• Problem statement
Please retype the data below in full.

Data records: Begin

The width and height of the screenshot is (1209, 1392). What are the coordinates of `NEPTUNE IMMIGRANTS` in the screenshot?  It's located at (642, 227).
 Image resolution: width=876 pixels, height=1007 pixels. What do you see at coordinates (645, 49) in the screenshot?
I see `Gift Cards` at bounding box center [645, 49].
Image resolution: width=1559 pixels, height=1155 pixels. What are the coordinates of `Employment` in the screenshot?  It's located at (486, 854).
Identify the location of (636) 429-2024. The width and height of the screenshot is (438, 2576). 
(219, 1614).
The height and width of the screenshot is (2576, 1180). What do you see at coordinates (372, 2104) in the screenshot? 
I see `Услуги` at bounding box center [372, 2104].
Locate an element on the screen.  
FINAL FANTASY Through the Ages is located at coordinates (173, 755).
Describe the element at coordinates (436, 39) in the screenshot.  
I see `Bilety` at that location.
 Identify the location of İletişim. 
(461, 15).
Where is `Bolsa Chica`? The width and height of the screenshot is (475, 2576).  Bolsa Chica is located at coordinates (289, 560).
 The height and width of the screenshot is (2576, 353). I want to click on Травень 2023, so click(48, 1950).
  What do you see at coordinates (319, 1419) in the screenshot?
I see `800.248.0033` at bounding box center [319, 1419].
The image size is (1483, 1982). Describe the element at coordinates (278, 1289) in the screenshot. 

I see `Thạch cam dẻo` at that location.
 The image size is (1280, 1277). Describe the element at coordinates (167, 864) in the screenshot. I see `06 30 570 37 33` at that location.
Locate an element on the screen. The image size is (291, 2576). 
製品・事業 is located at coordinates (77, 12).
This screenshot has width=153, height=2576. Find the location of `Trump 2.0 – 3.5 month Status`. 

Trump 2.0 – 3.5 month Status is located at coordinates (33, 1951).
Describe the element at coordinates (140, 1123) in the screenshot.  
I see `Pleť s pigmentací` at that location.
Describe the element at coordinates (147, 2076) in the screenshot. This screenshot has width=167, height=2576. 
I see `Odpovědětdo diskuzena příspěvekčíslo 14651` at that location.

Data records: End

• Expected answer
The width and height of the screenshot is (1209, 1392). What are the coordinates of `NEPTUNE IMMIGRANTS` in the screenshot?  It's located at (642, 227).
 Image resolution: width=876 pixels, height=1007 pixels. What do you see at coordinates (645, 49) in the screenshot?
I see `Gift Cards` at bounding box center [645, 49].
Image resolution: width=1559 pixels, height=1155 pixels. What are the coordinates of `Employment` in the screenshot?  It's located at (486, 854).
Identify the location of (636) 429-2024. The width and height of the screenshot is (438, 2576). 
(219, 1614).
The height and width of the screenshot is (2576, 1180). What do you see at coordinates (372, 2104) in the screenshot? 
I see `Услуги` at bounding box center [372, 2104].
Locate an element on the screen.  
FINAL FANTASY Through the Ages is located at coordinates (173, 755).
Describe the element at coordinates (436, 39) in the screenshot.  
I see `Bilety` at that location.
 Identify the location of İletişim. 
(461, 15).
Where is `Bolsa Chica`? The width and height of the screenshot is (475, 2576).  Bolsa Chica is located at coordinates (289, 560).
 The height and width of the screenshot is (2576, 353). I want to click on Травень 2023, so click(48, 1950).
  What do you see at coordinates (319, 1419) in the screenshot?
I see `800.248.0033` at bounding box center [319, 1419].
The image size is (1483, 1982). Describe the element at coordinates (278, 1289) in the screenshot. 

I see `Thạch cam dẻo` at that location.
 The image size is (1280, 1277). Describe the element at coordinates (167, 864) in the screenshot. I see `06 30 570 37 33` at that location.
Locate an element on the screen. The image size is (291, 2576). 
製品・事業 is located at coordinates (77, 12).
This screenshot has width=153, height=2576. Find the location of `Trump 2.0 – 3.5 month Status`. 

Trump 2.0 – 3.5 month Status is located at coordinates (33, 1951).
Describe the element at coordinates (140, 1123) in the screenshot.  
I see `Pleť s pigmentací` at that location.
Describe the element at coordinates (147, 2076) in the screenshot. This screenshot has width=167, height=2576. 
I see `Odpovědětdo diskuzena příspěvekčíslo 14651` at that location.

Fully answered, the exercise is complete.